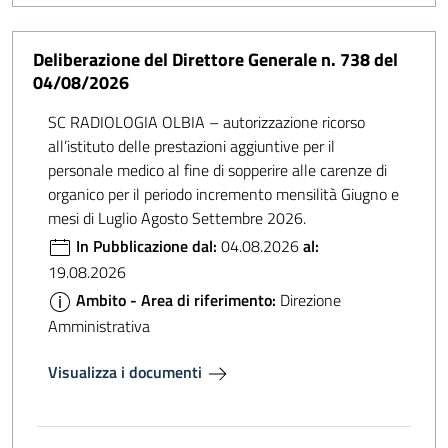
Deliberazione del Direttore Generale n. 738 del
04/08/2026
SC RADIOLOGIA OLBIA – autorizzazione ricorso
all’istituto delle prestazioni aggiuntive per il
personale medico al fine di sopperire alle carenze di
organico per il periodo incremento mensilità Giugno e
mesi di Luglio Agosto Settembre 2026.
In Pubblicazione dal:
04.08.2026
al:
19.08.2026
Ambito - Area di riferimento:
Direzione
Amministrativa
Visualizza i documenti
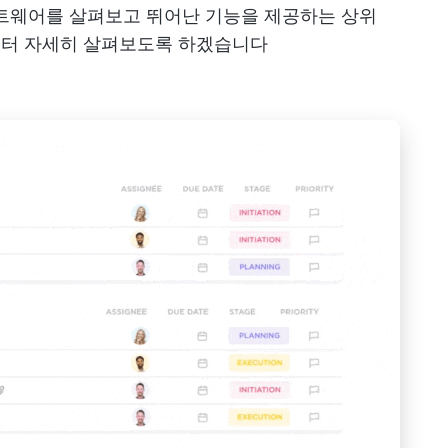
프트웨어를 살펴보고 뛰어난 기능을 제공하는 상위
부터 자세히 살펴보도록 하겠습니다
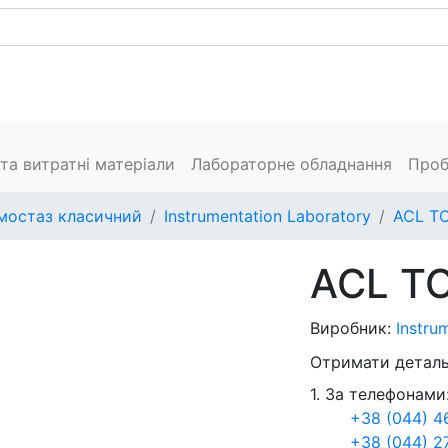
Каталог
Сервіс
Пресцентр
Виробники
Конт
та витратні матеріали
Лабораторне обладнання
Проб
мостаз класичний
Instrumentation Laboratory
ACL T
ACL T
Виробник:
Instru
Отримати деталь
1. За телефонами
+38 (044) 4
+38 (044) 2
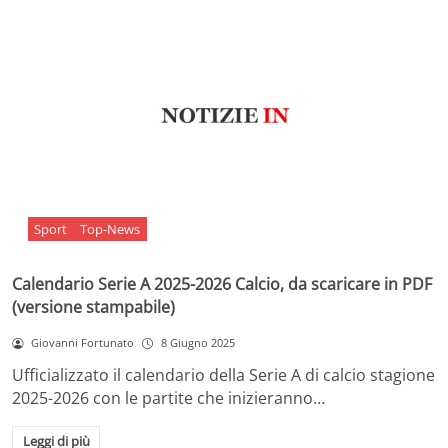
Sport
Top-News
Calendario Serie A 2025-2026 Calcio, da scaricare in PDF
(versione stampabile)
Giovanni Fortunato
8 Giugno 2025
Ufficializzato il calendario della Serie A di calcio stagione
2025-2026 con le partite che inizieranno…
Leggi di più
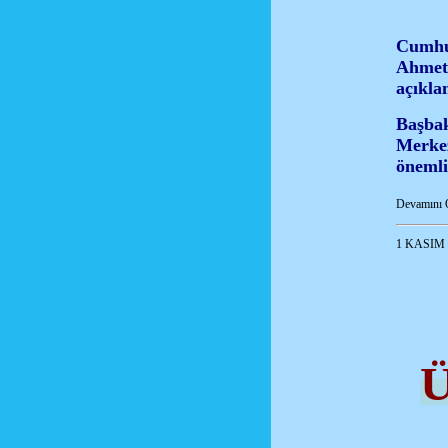
Cumhu
Ahmet 
açıkla
Başbak
Merkez
önemli 
Devamını 
1 KASIM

* **WHAT THE TASK ASKS**
Find the lines above that contain the word "Giugno" and collect them.

* **RESULT OF THIS EXERCISE**
organico per il periodo incremento mensilità Giugno e
8 Giugno 2025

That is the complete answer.